**Exercise instructions:** Skip the pictures. Repeat everything else in the records word for word.

**Records provided:**

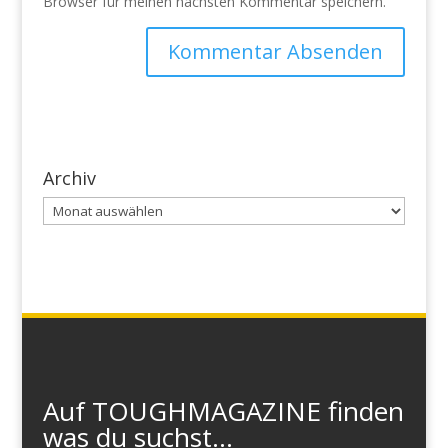
Browser für meinen nächsten Kommentar speichern.
Archiv
Archiv
Auf TOUGHMAGAZINE finden
was du suchst...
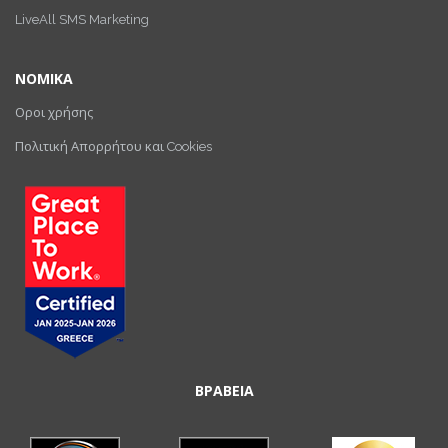
LiveAll SMS Marketing
ΝΟΜΙΚΑ
Οροι χρήσης
Πολιτική Απορρήτου και Cookies
ΒΡΑΒΕΙΑ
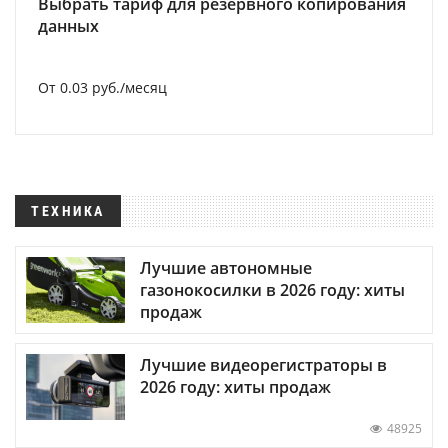
Выбрать тариф для резервного копирования
данных
От 0.03 руб./месяц
ТЕХНИКА
Лучшие автономные
газонокосилки в 2026 году: хиты
продаж
Лучшие видеорегистраторы в
2026 году: хиты продаж
48925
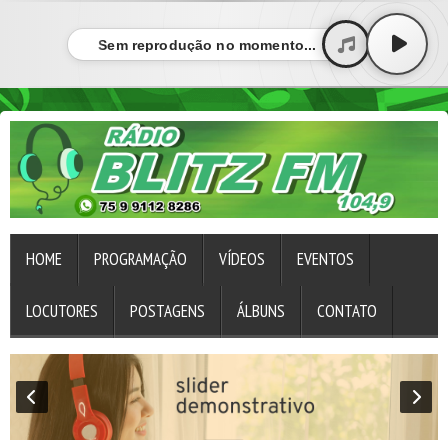
Sem reprodução no momento...
HOME
PROGRAMAÇÃO
VÍDEOS
EVENTOS
LOCUTORES
POSTAGENS
ÁLBUNS
CONTATO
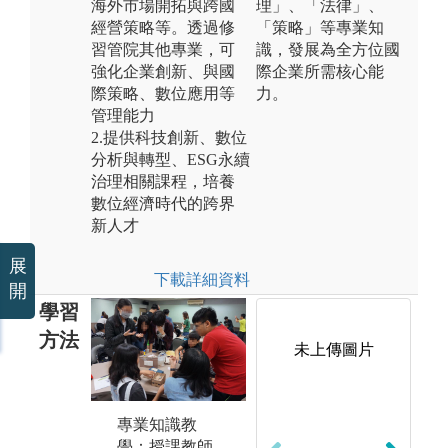
海外市場開拓與跨國
理」、「法律」、
經營策略等。透過修
「策略」等專業知
習管院其他專業，可
識，發展為全方位國
強化企業創新、與國
際企業所需核心能
際策略、數位應用等
力。
管理能力
2.提供科技創新、數位
分析與轉型、ESG永續
治理相關課程，培養
數位經濟時代的跨界
新人才
展
下載詳細資料
開
學習
方法
未上傳圖片
專業知識教
個案探討：透
實
學：授課教師
過實務個案或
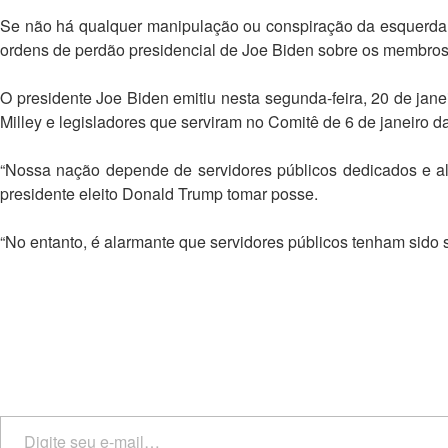
Se não há qualquer manipulação ou conspiração da esquerda d
ordens de perdão presidencial de Joe Biden sobre os membros
O presidente Joe Biden emitiu nesta segunda-feira, 20 de jane
Milley e legisladores que serviram no Comitê de 6 de janeiro 
“Nossa nação depende de servidores públicos dedicados e alt
presidente eleito Donald Trump tomar posse.
“No entanto, é alarmante que servidores públicos tenham sido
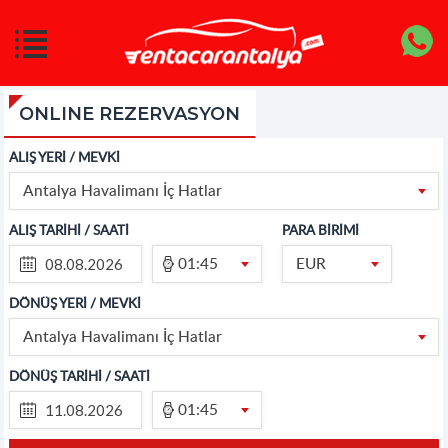
ONLINE REZERVASYON
ALIŞ YERİ / MEVKİ
Antalya Havalimanı İç Hatlar
ALIŞ TARİHİ / SAATİ
PARA BİRİMİ
01:45
EUR
DÖNÜŞ YERİ / MEVKİ
Antalya Havalimanı İç Hatlar
DÖNÜŞ TARİHİ / SAATİ
01:45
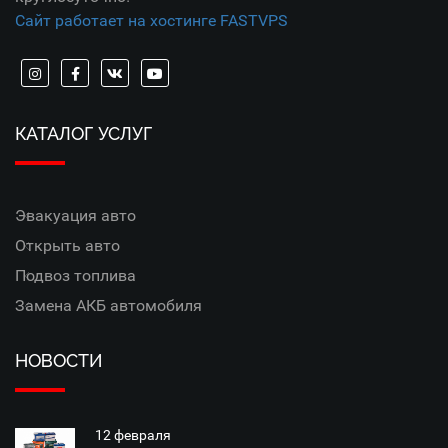
Сайт работает на хостинге FASTVPS
КАТАЛОГ УСЛУГ
Эвакуация авто
Открыть авто
Подвоз топлива
Замена АКБ автомобиля
НОВОСТИ
12 февраля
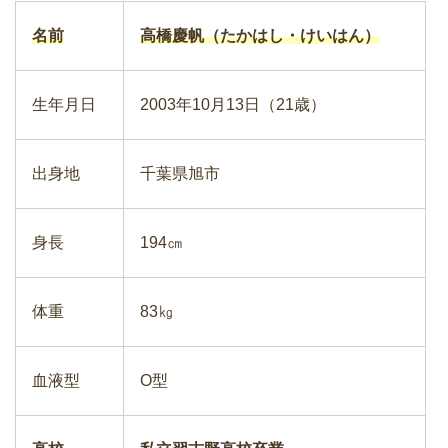
名前
高橋慶帆（たかはし・けいはん）
生年月日
2003年10月13日（21歳）
出身地
千葉県旭市
身長
194㎝
体重
83㎏
血液型
O型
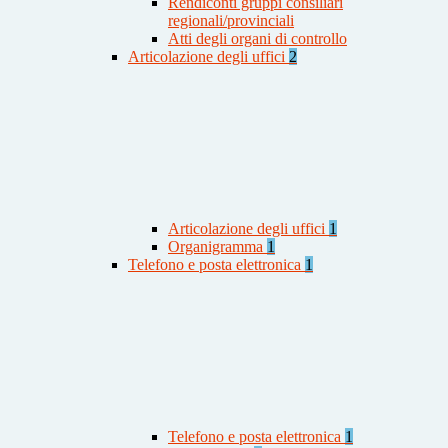
Rendiconti gruppi consiliari
regionali/provinciali
Atti degli organi di controllo
Articolazione degli uffici
2
Articolazione degli uffici
1
Organigramma
1
Telefono e posta elettronica
1
Telefono e posta elettronica
1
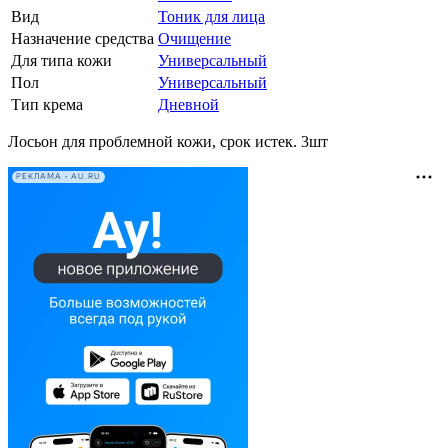
Вид
Тоник для лица
Назначение средства
Очищение
Для типа кожи
Универсальный
Пол
Универсальный
Тип крема
Дневной
Лосьон для проблемной кожи, срок истек. 3шт
РЕКЛАМА • AU.RU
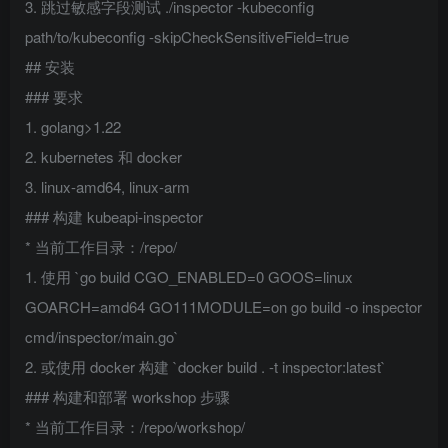
3. 跳过敏感字段测试 ./inspector -kubeconfig
path/to/kubeconfig -skipCheckSensitiveField=true
## 安装
### 要求
1. golang>1.22
2. kubernetes 和 docker
3. linux-amd64, linux-arm
### 构建 kubeapi-inspector
* 当前工作目录：/repo/
1. 使用 `go build CGO_ENABLED=0 GOOS=linux
GOARCH=amd64 GO111MODULE=on go build -o inspector
cmd/inspector/main.go`
2. 或使用 docker 构建 `docker build . -t inspector:latest`
### 构建和部署 workshop 步骤
* 当前工作目录：/repo/workshop/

**Answer to this problem:**
Browser für meinen nächsten Kommentar speichern.
Archiv
Archiv
Auf TOUGHMAGAZINE finden
was du suchst...
LiveAll SMS Marketing
ΝΟΜΙΚΑ
Οροι χρήσης
Πολιτική Απορρήτου και Cookies
ΒΡΑΒΕΙΑ
Выбрать тариф для резервного копирования
данных
От 0.03 руб./месяц
ТЕХНИКА
Лучшие автономные
газонокосилки в 2026 году: хиты
продаж
Лучшие видеорегистраторы в
2026 году: хиты продаж
48925
Sem reprodução no momento...
HOME
PROGRAMAÇÃO
VÍDEOS
EVENTOS
LOCUTORES
POSTAGENS
ÁLBUNS
CONTATO
海外市場開拓與跨國
理」、「法律」、
經營策略等。透過修
「策略」等專業知
習管院其他專業，可
識，發展為全方位國
強化企業創新、與國
際企業所需核心能
際策略、數位應用等
力。
管理能力
2.提供科技創新、數位
分析與轉型、ESG永續
治理相關課程，培養
數位經濟時代的跨界
新人才
展
下載詳細資料
開
學習
方法
未上傳圖片
專業知識教
個案探討：透
實
學：授課教師
過實務個案或
Se não há qualquer manipulação ou conspiração da esquerda d
ordens de perdão presidencial de Joe Biden sobre os membros
O presidente Joe Biden emitiu nesta segunda-feira, 20 de jane
Milley e legisladores que serviram no Comitê de 6 de janeiro 
“Nossa nação depende de servidores públicos dedicados e alt
presidente eleito Donald Trump tomar posse.
“No entanto, é alarmante que servidores públicos tenham sido
ONLINE REZERVASYON
ALIŞ YERİ / MEVKİ
Antalya Havalimanı İç Hatlar
ALIŞ TARİHİ / SAATİ
PARA BİRİMİ
01:45
EUR
DÖNÜŞ YERİ / MEVKİ
Antalya Havalimanı İç Hatlar
DÖNÜŞ TARİHİ / SAATİ
01:45
Сайт работает на хостинге FASTVPS
КАТАЛОГ УСЛУГ
Эвакуация авто
Открыть авто
Подвоз топлива
Замена АКБ автомобиля
НОВОСТИ
12 февраля
名前
高橋慶帆（たかはし・けいはん）
生年月日
2003年10月13日（21歳）
出身地
千葉県旭市
身長
194㎝
体重
83㎏
血液型
O型
Rendiconti gruppi consiliari
regionali/provinciali
Atti degli organi di controllo
Articolazione degli uffici
2
Articolazione degli uffici
1
Organigramma
1
Telefono e posta elettronica
1
Telefono e posta elettronica
1
Вид
Тоник для лица
Назначение средства
Очищение
Для типа кожи
Универсальный
Пол
Универсальный
Тип крема
Дневной
Лосьон для проблемной кожи, срок истек. 3шт
РЕКЛАМА • AU.RU
3. 跳过敏感字段测试 ./inspector -kubeconfig
path/to/kubeconfig -skipCheckSensitiveField=true
## 安装
### 要求
1. golang>1.22
2. kubernetes 和 docker
3. linux-amd64, linux-arm
### 构建 kubeapi-inspector
* 当前工作目录：/repo/
1. 使用 `go build CGO_ENABLED=0 GOOS=linux
GOARCH=amd64 GO111MODULE=on go build -o inspector
cmd/inspector/main.go`
2. 或使用 docker 构建 `docker build . -t inspector:latest`
### 构建和部署 workshop 步骤
* 当前工作目录：/repo/workshop/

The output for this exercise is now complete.